▸ Recorded data

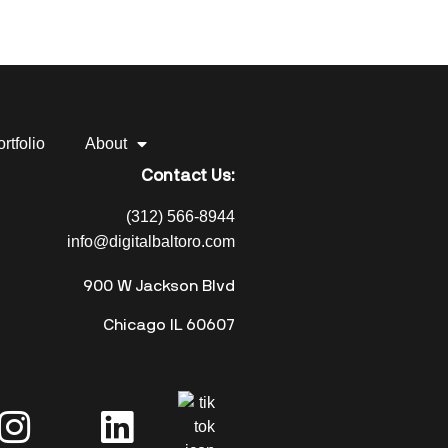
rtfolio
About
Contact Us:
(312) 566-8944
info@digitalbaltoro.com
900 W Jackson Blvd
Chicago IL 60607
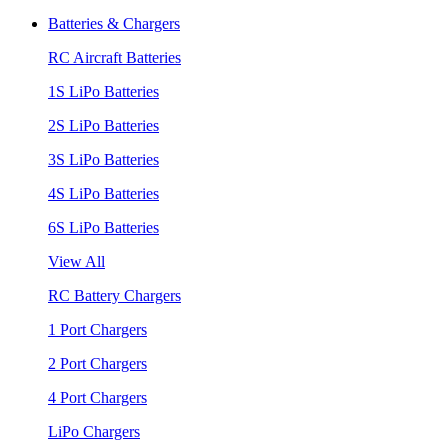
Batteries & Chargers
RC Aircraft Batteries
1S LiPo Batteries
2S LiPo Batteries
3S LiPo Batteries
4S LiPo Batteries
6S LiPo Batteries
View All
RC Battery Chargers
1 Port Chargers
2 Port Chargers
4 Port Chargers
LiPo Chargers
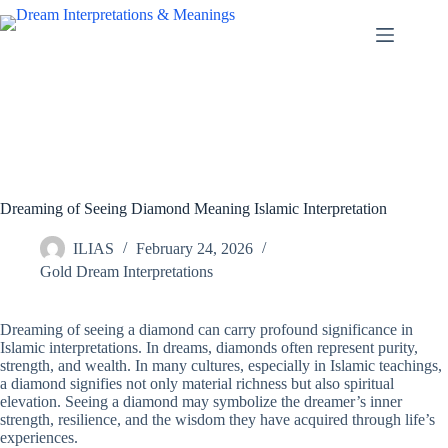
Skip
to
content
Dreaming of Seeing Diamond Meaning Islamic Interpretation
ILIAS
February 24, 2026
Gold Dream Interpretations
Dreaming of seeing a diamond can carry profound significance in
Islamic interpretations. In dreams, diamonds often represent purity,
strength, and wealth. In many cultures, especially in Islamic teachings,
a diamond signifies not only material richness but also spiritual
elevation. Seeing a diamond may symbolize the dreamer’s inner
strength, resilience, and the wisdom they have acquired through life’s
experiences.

▸ Exercise directions
Down to the last line, reproduce the material above exactly; skip its images.

▸ Result for this task
rtfolio
About
Contact Us:
(312) 566-8944
info@digitalbaltoro.com
900 W Jackson Blvd
Chicago IL 60607
Batteries & Chargers
RC Aircraft Batteries
1S LiPo Batteries
2S LiPo Batteries
3S LiPo Batteries
4S LiPo Batteries
6S LiPo Batteries
View All
RC Battery Chargers
1 Port Chargers
2 Port Chargers
4 Port Chargers
LiPo Chargers
Skip
to
content
Dreaming of Seeing Diamond Meaning Islamic Interpretation
ILIAS
February 24, 2026
Gold Dream Interpretations
Dreaming of seeing a diamond can carry profound significance in
Islamic interpretations. In dreams, diamonds often represent purity,
strength, and wealth. In many cultures, especially in Islamic teachings,
a diamond signifies not only material richness but also spiritual
elevation. Seeing a diamond may symbolize the dreamer’s inner
strength, resilience, and the wisdom they have acquired through life’s
experiences.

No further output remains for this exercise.